Hoping for some advice on what my slug gun would be worth…. Just don’t gun hunt anymore.
Remington 870
12ga
2 3/4 & 3”
Fully rifled with sights
Nikon pro staff 2-7x 32
Decent shape normal marks on stock and slight surface rust on receiver and barrel
Any advice on asking price would be appreciated


----------



## juggerman (Jun 12, 2012)

300.00

Sent from my SM-G970U using Tapatalk


----------



## ironman172 (Apr 12, 2009)

What do you think its worth? You should have some idea, and how bad do you want to sell it? ?..... its worth what someone's willing to pay, and how bad they might want or need it.....to me not much (I've retired my shotgun use)...... 
Good luck if you decide to sell it 
Better advice then mine im sure is coming


----------



## Outasync (Mar 5, 2016)

12 or 20 gauge?


----------



## edge13 (Jan 11, 2007)

Sorry 12ga


----------



## Smitty82 (Mar 13, 2011)

Lication?


----------



## edge13 (Jan 11, 2007)

I’m in Canfield


----------



## DHower08 (Nov 20, 2015)

300 absolute tops.
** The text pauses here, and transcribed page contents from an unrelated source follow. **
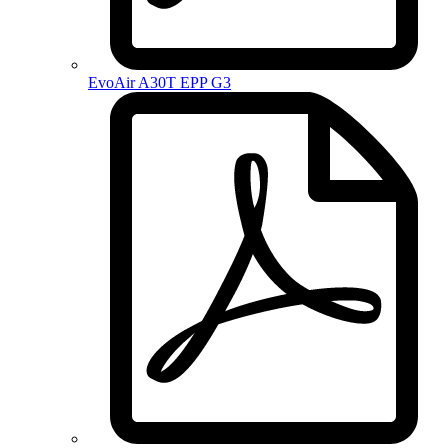
EvoAir A30T EPP G3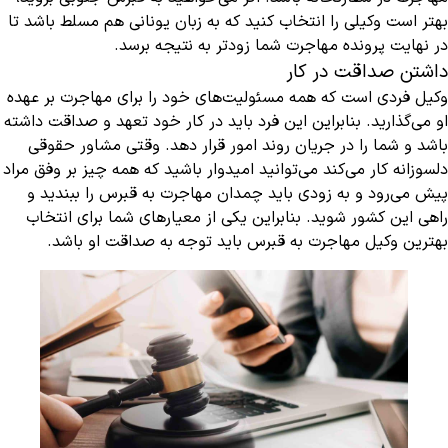
بهتر است وکیلی را انتخاب کنید که به زبان یونانی هم مسلط باشد تا
در نهایت پرونده مهاجرت شما زودتر به نتیجه برسد.
داشتن صداقت در کار
وکیل فردی است که همه مسئولیت‌های خود را برای مهاجرت بر عهده
او می‌گذارید. بنابراین این فرد باید در کار خود تعهد و صداقت داشته
باشد و شما را در جریان روند امور قرار دهد. وقتی مشاور حقوقی
دلسوزانه کار می‌کند می‌توانید امیدوار باشید که همه چیز بر وفق مراد
پیش می‌رود و به زودی باید چمدان مهاجرت به قبرس را ببندید و
راهی این کشور شوید. بنابراین یکی از معیارهای شما برای انتخاب
بهترین وکیل مهاجرت به قبرس باید توجه به صداقت او باشد.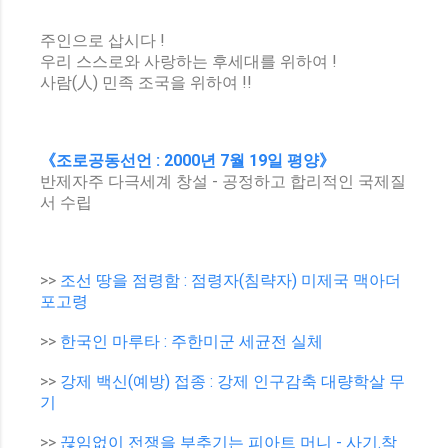
주인으로 삽시다 !
우리 스스로와 사랑하는 후세대를 위하여 !
사람(人) 민족 조국을 위하여 !!
《조로공동선언 : 2000년 7월 19일 평양》
반제자주 다극세계 창설 - 공정하고 합리적인 국제질
서 수립
>>
조선 땅을 점령함 : 점령자(침략자) 미제국 맥아더
포고령
>>
한국인 마루타 : 주한미군 세균전 실체
>>
강제 백신(예방) 접종 : 강제 인구감축 대량학살 무
기
>>
끊임없이 전쟁을 부추기는 피아트 머니 - 사기.착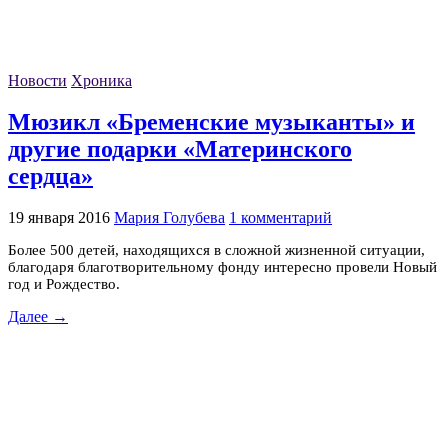
Новости
Хроника
Мюзикл «Бременские музыканты» и
другие подарки «Материнского
сердца»
19 января 2016
Мария Голубева
1 комментарий
Более 500 детей, находящихся в сложной жизненной ситуации,
благодаря благотворительному фонду интересно провели Новый
год и Рождество.
Далее →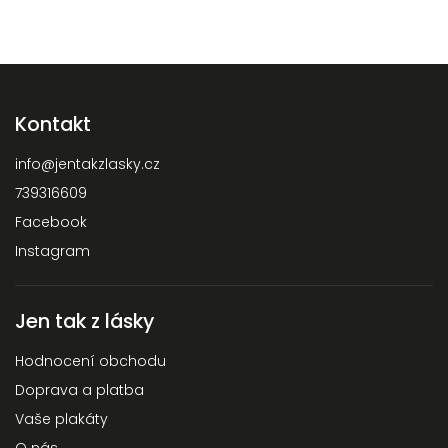
Kontakt
info
@
jentakzlasky.cz
739316609
Facebook
Instagram
Jen tak z lásky
Hodnocení obchodu
Doprava a platba
Vaše plakáty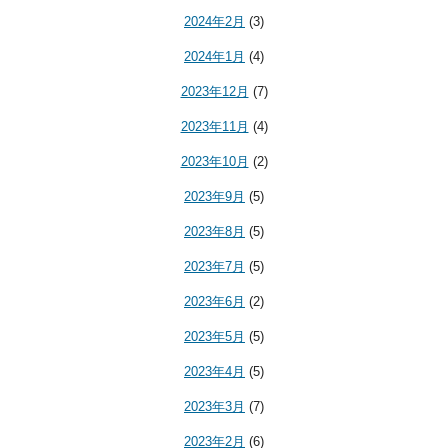
2024年2月
(3)
2024年1月
(4)
2023年12月
(7)
2023年11月
(4)
2023年10月
(2)
2023年9月
(5)
2023年8月
(5)
2023年7月
(5)
2023年6月
(2)
2023年5月
(5)
2023年4月
(5)
2023年3月
(7)
2023年2月
(6)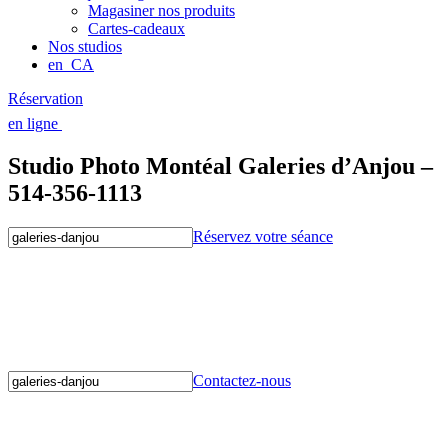
Magasiner nos produits
Cartes-cadeaux
Nos studios
en_CA
Réservation
en ligne
Studio Photo Montéal Galeries d’Anjou –
514-356-1113
Réservez votre séance
Contactez-nous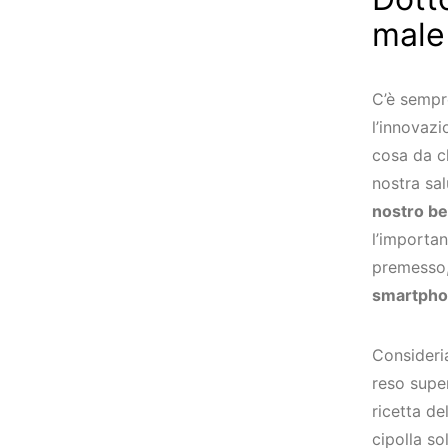
male 
C’è sempre
l’innovazi
cosa da c
nostra sal
nostro b
l’importan
premesso,
smartphon
Consideri
reso super
ricetta d
cipolla so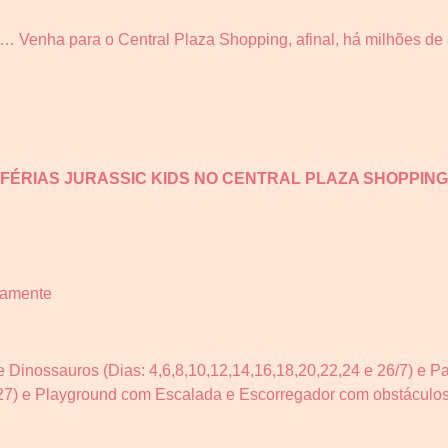
… Venha para o Central Plaza Shopping, afinal, há milhões de a
FÉRIAS JURASSIC KIDS NO CENTRAL PLAZA SHOPPING
riamente
 Dinossauros (Dias: 4,6,8,10,12,14,16,18,20,22,24 e 26/7) e Pa
 27) e Playground com Escalada e Escorregador com obstáculos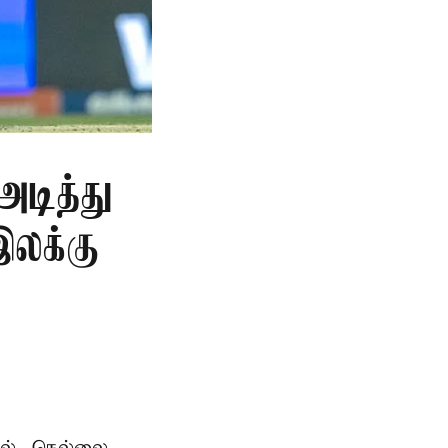
அடித்து
இலக்கு
ில், நெல்லை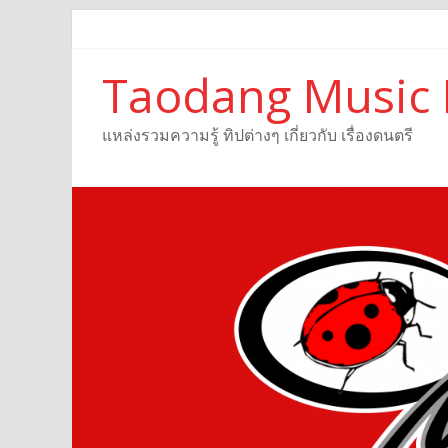
Taodang Music 
แหล่งรวมความรู้ ทิปต่างๆ เกี่ยวกับ เรื่องดนตรี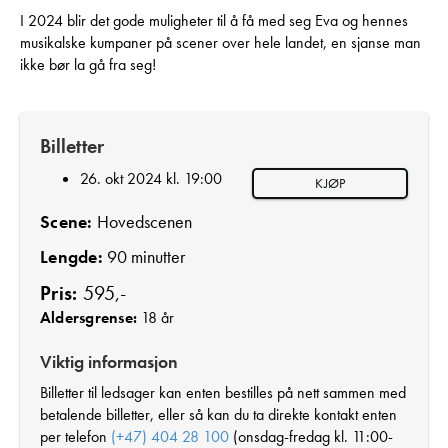
I 2024 blir det gode muligheter til å få med seg Eva og hennes
musikalske kumpaner på scener over hele landet, en sjanse man
ikke bør la gå fra seg!
Billetter
26. okt 2024 kl. 19:00
KJØP
Scene:
Hovedscenen
Lengde:
90 minutter
Pris:
595,-
Aldersgrense:
18 år
Viktig informasjon
Billetter til ledsager kan enten bestilles på nett sammen med
betalende billetter, eller så kan du ta direkte kontakt enten
per telefon
(+47) 404 28 100
(onsdag-fredag kl. 11:00-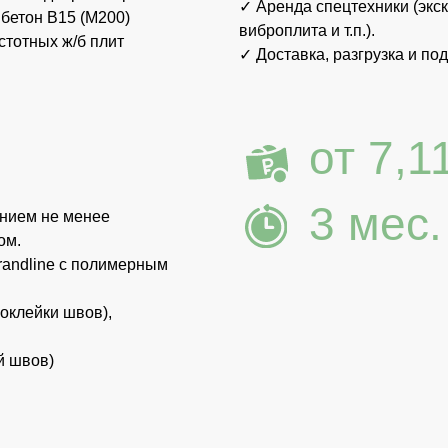
)
о
Хочу внести изменения
Хотите переставить комнаты, убрать гараж,
расширить террасу и тд? Всё возможно.
Получить консультацию инженера
Поможем рассчитать проект под ваш участок и
объясним по коммуникациям.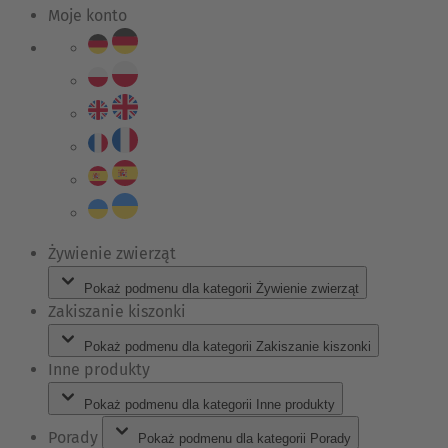
Moje konto
Żywienie zwierząt
Pokaż podmenu dla kategorii Żywienie zwierząt
Zakiszanie kiszonki
Pokaż podmenu dla kategorii Zakiszanie kiszonki
Inne produkty
Pokaż podmenu dla kategorii Inne produkty
Porady
Pokaż podmenu dla kategorii Porady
With straight walls legal in Ohio now alot of folks don't slug hunt anymore. If your serious about getting rid of it pm me


----------



## ya13ya03 (Sep 21, 2010)

I'd say it's worth $400. That's the new price and it has a nice scope and ready to go. They are hard to find right now. I wouldn't take less than $375 to a stranger. The buddy price is a different subject.


----------



## fireline (Jun 14, 2007)

Change barrels and you have a great turkey gun


----------



## edge13 (Jan 11, 2007)

Thanks for all the input everyone!
I’m going to take some better pics and throw her up in the marketplace for $350


----------



## Smitty82 (Mar 13, 2011)

If you lived closer I’d buy it today, but it’s just to far for me. It should sell quick! I wouldn’t take less than 350 unless it’s to a friend.


----------



## Popspastime (Apr 1, 2014)

You can't replace it for $300.. guaranteed. Keep it and pass it down to a family member instead of giving it away.


----------



## one3 (Dec 1, 2015)

You are asking what it is worth. Slug guns and compound bows Today do not sell for much.


----------